One of the area's oldest buildings, a recognized historical monument, is getting some major reconstructive work. The Greek Orthodox Church in Pocatello is getting a whole new facelift and upgrades inside as it prepares to turn 100 years old.
"It's one of maybe three or four surviving continuously functioning facilities in the Greek Orthodox Archdiocese," said Deacon Seraphim.
There are many historic buildings in our area, scattered in our neighborhoods and in our historic old towns. So when those buildings start to age and need major renovations, it's a sensitive balance between preserving the historic integrity and upgrading sometimes 100 year old wiring.
The deacon of the Greek Orthodox Church said as soon as construction equipment showed up, folks started wondering what was happening.
"I know a lot of people were worried,” said Seraphim. “'They're not tearing the church down, are they?' No, we're not, we're keeping everything the same. It just needs to be redone."
And when Deacon Seraphim said everything needs to be redone, he means everything.
"It's going to be a whole new roof, new bell tower, we're going to refinish the pews inside, lay new flooring, new wiring, new lighting,” said Deacon Seraphim. “Everything will be new and renewed."
Seraphim says while the congregation has been around for longer, the church itself is celebrating 100 years in 2015.
"It's all original 1915 construction. There have been some patches here and there, but now we've decided that we've got the funds to do it, we've the time, why not now?"

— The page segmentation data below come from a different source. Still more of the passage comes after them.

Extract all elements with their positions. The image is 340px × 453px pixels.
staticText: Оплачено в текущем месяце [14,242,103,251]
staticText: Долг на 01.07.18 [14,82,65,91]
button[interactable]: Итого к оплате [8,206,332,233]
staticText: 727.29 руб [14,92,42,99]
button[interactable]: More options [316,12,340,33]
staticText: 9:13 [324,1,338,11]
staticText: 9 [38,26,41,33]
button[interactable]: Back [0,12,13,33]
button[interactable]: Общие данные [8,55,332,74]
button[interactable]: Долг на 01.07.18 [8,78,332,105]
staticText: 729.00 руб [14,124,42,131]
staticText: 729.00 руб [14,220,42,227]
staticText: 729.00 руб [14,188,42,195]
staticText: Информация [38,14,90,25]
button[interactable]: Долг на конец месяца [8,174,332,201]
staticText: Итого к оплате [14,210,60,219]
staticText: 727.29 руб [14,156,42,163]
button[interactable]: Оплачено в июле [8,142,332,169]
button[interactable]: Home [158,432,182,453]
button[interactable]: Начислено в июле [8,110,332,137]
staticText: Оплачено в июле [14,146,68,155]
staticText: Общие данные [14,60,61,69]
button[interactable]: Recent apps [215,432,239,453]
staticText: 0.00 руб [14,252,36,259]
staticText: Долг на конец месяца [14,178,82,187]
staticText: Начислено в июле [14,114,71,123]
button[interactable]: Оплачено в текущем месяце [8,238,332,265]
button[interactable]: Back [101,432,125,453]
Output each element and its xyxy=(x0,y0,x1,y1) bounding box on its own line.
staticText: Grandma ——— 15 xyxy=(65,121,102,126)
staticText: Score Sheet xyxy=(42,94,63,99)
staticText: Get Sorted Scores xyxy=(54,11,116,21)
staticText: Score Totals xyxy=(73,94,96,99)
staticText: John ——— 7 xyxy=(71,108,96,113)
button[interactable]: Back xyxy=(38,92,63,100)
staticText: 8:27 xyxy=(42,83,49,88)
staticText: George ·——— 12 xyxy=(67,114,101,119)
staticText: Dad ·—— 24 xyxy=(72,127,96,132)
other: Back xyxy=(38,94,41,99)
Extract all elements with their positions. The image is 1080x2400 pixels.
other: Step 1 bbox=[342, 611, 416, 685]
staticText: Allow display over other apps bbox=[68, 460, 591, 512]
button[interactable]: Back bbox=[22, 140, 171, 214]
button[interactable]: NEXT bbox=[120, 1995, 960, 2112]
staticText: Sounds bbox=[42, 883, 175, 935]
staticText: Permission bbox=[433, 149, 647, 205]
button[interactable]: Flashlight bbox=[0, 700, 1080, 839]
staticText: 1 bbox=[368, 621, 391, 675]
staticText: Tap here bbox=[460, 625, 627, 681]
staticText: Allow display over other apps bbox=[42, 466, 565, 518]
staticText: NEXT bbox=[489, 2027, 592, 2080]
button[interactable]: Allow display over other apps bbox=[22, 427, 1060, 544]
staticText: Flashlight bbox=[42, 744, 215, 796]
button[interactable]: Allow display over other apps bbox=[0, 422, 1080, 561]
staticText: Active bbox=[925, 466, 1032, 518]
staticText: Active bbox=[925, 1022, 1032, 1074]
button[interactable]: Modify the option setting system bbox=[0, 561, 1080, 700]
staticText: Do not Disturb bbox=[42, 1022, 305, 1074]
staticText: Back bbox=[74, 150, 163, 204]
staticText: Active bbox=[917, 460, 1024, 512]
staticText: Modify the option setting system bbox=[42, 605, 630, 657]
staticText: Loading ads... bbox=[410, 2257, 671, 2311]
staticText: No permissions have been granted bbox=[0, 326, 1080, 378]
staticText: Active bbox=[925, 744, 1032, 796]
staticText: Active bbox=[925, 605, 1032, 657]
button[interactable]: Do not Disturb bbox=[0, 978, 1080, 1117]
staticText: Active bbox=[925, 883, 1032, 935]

Seraphim also says he's reached out to other churches to find out about restoring stained glass windows. Two round windows on the front of the church were covered up by the original roof and that will change once construction is finished in two or three months.
"Throughout the year we're planning to have some open houses, some guided tours, and we definitely welcome the community to come and see it,” he said. “Even if they don't want to come to church."
The Greek population in Pocatello was over 3,000 around the turn of the century. While many went back to Greece, Seraphim says some of the families stayed and are still here.